● **PROBLEM STATEMENT**
The required output is the line with "mber 30, 2025" through the final line of the entries, each one exactly as it stands.

==*==

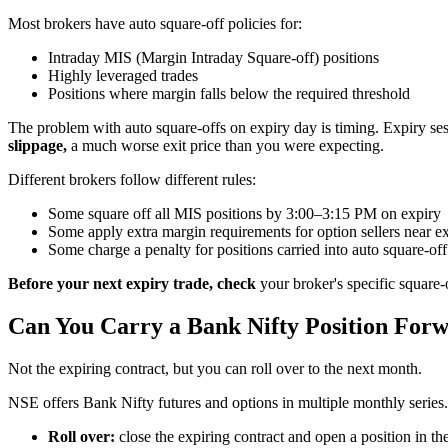
Most brokers have auto square-off policies for:
Intraday MIS (Margin Intraday Square-off) positions
Highly leveraged trades
Positions where margin falls below the required threshold
The problem with auto square-offs on expiry day is timing. Expiry sess
slippage,
a much worse exit price than you were expecting.
Different brokers follow different rules:
Some square off all MIS positions by 3:00–3:15 PM on expiry
Some apply extra margin requirements for option sellers near e
Some charge a penalty for positions carried into auto square-off
Before your next expiry trade, check
your broker's specific square-
Can You Carry a Bank Nifty Position For
Not the expiring contract, but you can roll over to the next month.
NSE offers Bank Nifty futures and options in multiple monthly series. 
Roll over:
close the expiring contract and open a position in th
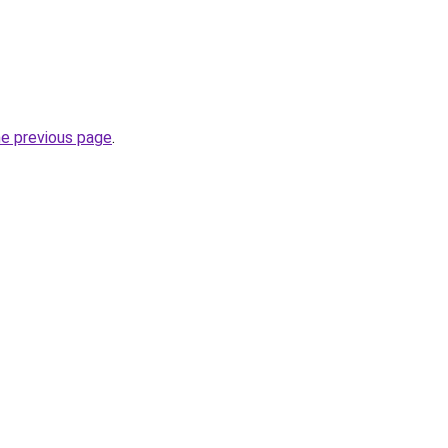
he previous page
.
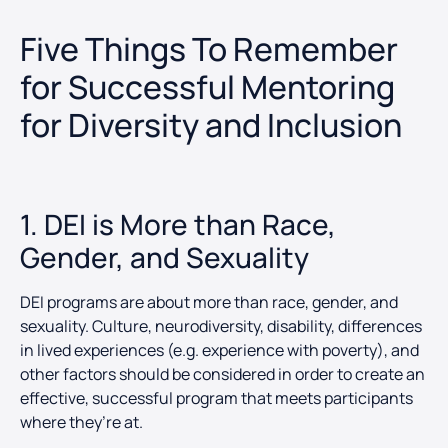
Five Things To Remember
for Successful Mentoring
for Diversity and Inclusion
1. DEI is More than Race,
Gender, and Sexuality
DEI programs are about more than race, gender, and
sexuality. Culture, neurodiversity, disability, differences
in lived experiences (e.g. experience with poverty), and
other factors should be considered in order to create an
effective, successful program that meets participants
where they’re at.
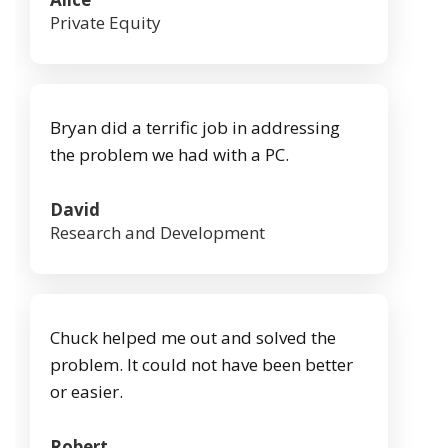
Private Equity
Bryan did a terrific job in addressing
the problem we had with a PC.
David
Research and Development
Chuck helped me out and solved the
problem. It could not have been better
or easier.
Robert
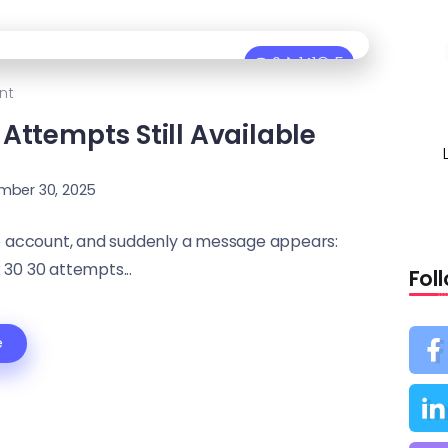
0
141
5
nt
Attempts Still Available
mber 30, 2025
ne account, and suddenly a message appears:
 30 30 attempts...
Fol
e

==*==

● **RESPONSE FOR THIS EXERCISE**
mber 30, 2025
ne account, and suddenly a message appears:
 30 30 attempts...
Fol
e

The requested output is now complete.